◆ ABOUT THIS TASK
Repeat the records exactly as given. Do not include the pictures.
___ AVAILABLE DATA ___
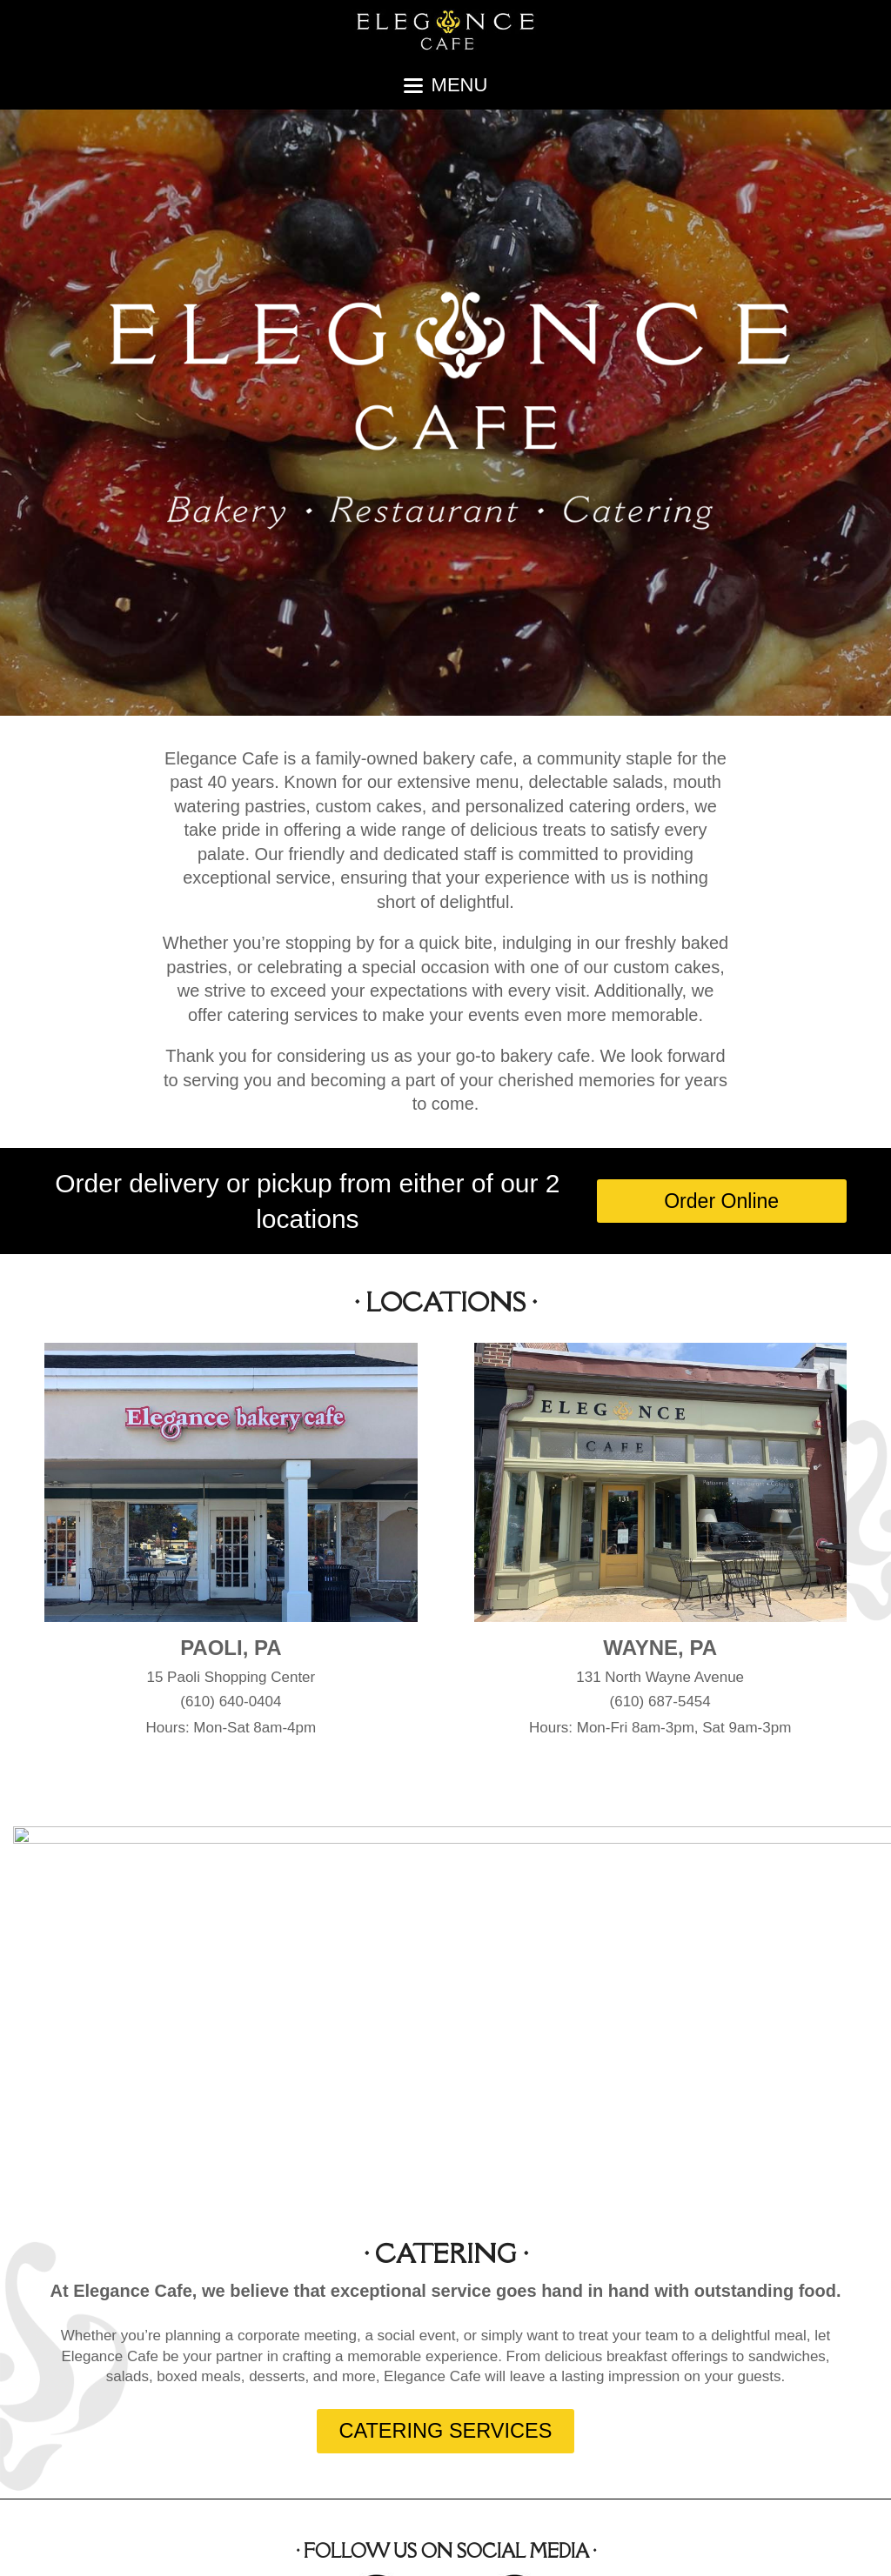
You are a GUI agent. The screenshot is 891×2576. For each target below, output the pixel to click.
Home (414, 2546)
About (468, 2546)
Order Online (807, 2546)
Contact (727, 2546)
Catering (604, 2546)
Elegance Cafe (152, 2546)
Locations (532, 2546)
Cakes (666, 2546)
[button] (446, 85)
___
◆ RESPONSE AREA
You are a GUI agent. The screenshot is 891×2576. For each target below, output the pixel to click.
Home (414, 2546)
About (468, 2546)
Order Online (807, 2546)
Contact (727, 2546)
Catering (604, 2546)
Elegance Cafe (152, 2546)
Locations (532, 2546)
Cakes (666, 2546)
[button] (446, 85)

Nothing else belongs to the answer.